Problem statement: Please copy out the entries below exactly, beginning with the line that contains "ru programa „PRO" and ending with the line that contains "FPA i UNEP, u", and include nothing outside that span.

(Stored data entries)
------

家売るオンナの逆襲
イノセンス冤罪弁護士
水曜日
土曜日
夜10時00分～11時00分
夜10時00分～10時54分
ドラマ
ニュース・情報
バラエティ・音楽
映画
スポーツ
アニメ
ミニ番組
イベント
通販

------

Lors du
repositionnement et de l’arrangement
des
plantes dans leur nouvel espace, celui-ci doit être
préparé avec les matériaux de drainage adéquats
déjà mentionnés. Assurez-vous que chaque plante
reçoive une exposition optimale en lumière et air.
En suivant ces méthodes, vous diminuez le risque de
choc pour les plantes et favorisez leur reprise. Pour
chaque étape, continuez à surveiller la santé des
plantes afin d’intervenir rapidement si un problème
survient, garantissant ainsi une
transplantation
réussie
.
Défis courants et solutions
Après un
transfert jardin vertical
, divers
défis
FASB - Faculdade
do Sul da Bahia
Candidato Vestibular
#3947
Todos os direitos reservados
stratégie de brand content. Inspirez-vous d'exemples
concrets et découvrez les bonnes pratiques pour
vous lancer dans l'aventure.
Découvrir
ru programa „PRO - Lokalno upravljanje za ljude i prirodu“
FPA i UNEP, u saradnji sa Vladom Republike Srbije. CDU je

------

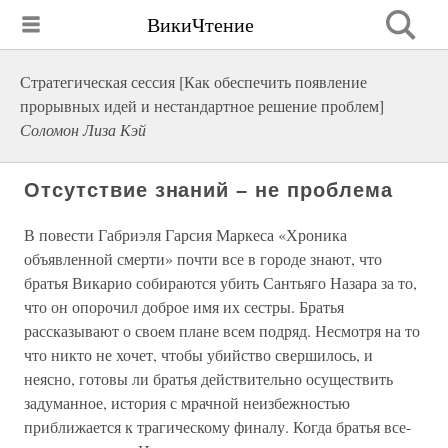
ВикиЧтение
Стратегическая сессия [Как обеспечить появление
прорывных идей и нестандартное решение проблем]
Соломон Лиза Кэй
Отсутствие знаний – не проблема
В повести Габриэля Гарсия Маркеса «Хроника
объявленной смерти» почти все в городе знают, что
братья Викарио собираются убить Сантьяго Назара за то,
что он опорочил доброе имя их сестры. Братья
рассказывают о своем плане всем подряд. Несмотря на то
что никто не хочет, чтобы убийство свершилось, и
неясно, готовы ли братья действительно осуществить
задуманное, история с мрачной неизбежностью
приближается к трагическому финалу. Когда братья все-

------

Exercise output:
ru programa „PRO - Lokalno upravljanje za ljude i prirodu“
FPA i UNEP, u saradnji sa Vladom Republike Srbije. CDU je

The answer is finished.